Todas as dúvidas são legítimas na aproximação a este olhar sobre os últimos anos de vida de Vincent van Gogh: o facto de Vincente Minnelli, Robert Altman e Maurice Pialat já terem filmado a história do pintor; o desastre que foi Miral, a última realização de Julian Schnabel (ele próprio pintor passado ao cinema com resultados desiguais, em filmes como Basquiat ou O Escafandro e a Borboleta), que o remeteu ao silêncio durante quase uma década. E, contudo, as dúvidas dissipam-se muito rapidamente: transportado por um Willem Dafoe em estado de graça, numa interpretação que terá apenas igual no Ethan Hawke de No Coração da Escuridão de Paul Schrader, À Porta da Eternidade é uma surpresa notável. Uma sinfonia impressionista, arrebatada, seguindo a câmara nervosa de Benoît Delhomme numa corrida louca pelas paisagens de Arles e pelas visões transcendentais de Van Gogh, com a música de Tatiana Lisovskaya a propulsionar o estranho e tocante lirismo do filme.

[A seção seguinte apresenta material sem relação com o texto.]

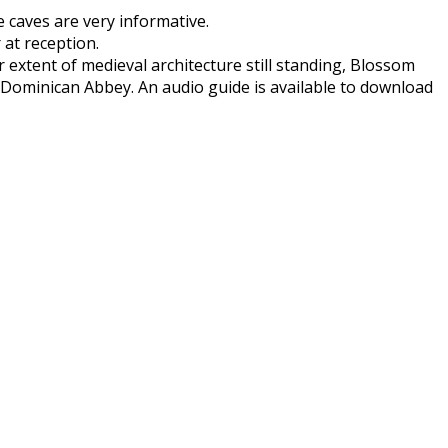
e caves are very informative.
 at reception.
extent of medieval architecture still standing, Blossom
 Dominican Abbey. An audio guide is available to download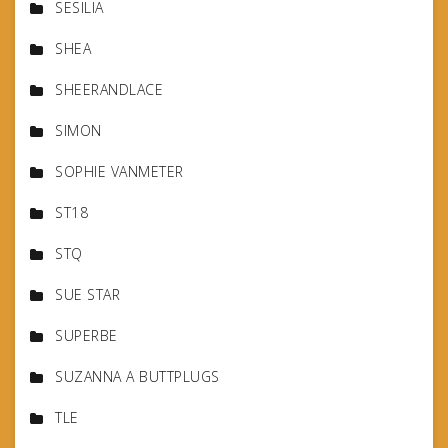
SESILIA
SHEA
SHEERANDLACE
SIMON
SOPHIE VANMETER
ST18
STQ
SUE STAR
SUPERBE
SUZANNA A BUTTPLUGS
TLE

Funcionando como um bloco em bruto de eventos que Schnabel vai esculpindo pacientemente ao longo do filme, À Porta da Eternidade remete para o Mr. Turner de Mike Leigh no modo como transmite ao espectador o laço inquebrável entre vida e obra, artista e quadro. Mas onde Leigh optava por uma imersão realista, Schnabel parte para um fluxo Malickiano de imagens e sons, mais “controlado” e narrativo do que no realizador de A Árvore da Vida mas partilhando o seu peculiar misticismo (bucólico, mas também abertamente gnóstico). Sem por isso deixar que essa transcendência sensorial tome conta do filme: há, mesmo assim, uma linearidade narrativa, uma compreensão das personagens e dos seus motivos, transposta nas longas cenas entre Van Gogh/Dafoe e os seus escassos amigos — Gauguin (Oscar Isaac), a sra. Ginoux (Emmanuelle Seigner), o médico Gachet (Mathieu Amalric) ou o padre do asilo (Mads Mikkelsen).
Mas nada disso faria sentido se não houvesse Dafoe, e Dafoe é extraordinário, abandonando-se de corpo e alma à “loucura normal” de Van Gogh. É o papel de uma vida, nos muitos múltiplos significados que a frase pode ter, e sem que Dafoe precise de “fazer número”: basta-lhe estar presente com o olhar, a voz, o corpo, e depois é ver como o actor deixa que a personagem o habite, o possua quase sem esforço, capaz de um desespero quase patético num momento e de uma lucidez de cordeiro sacrificial no seguinte. Dafoe tem sido repetidamente notável em filmes que não o merecem (vem-nos à cabeça o Pasolini de Ferrara), mas este é um daqueles casos em que o filme faz inteira justiça ao seu actor, como se fosse Schnabel a estar ao serviço de Dafoe e se limitasse a segui-lo pela sua corrida louca pelos campos de Arles. E À Porta da Eternidade não fica em nada atrás dos “outros” Van Gogh que já vimos no cinema.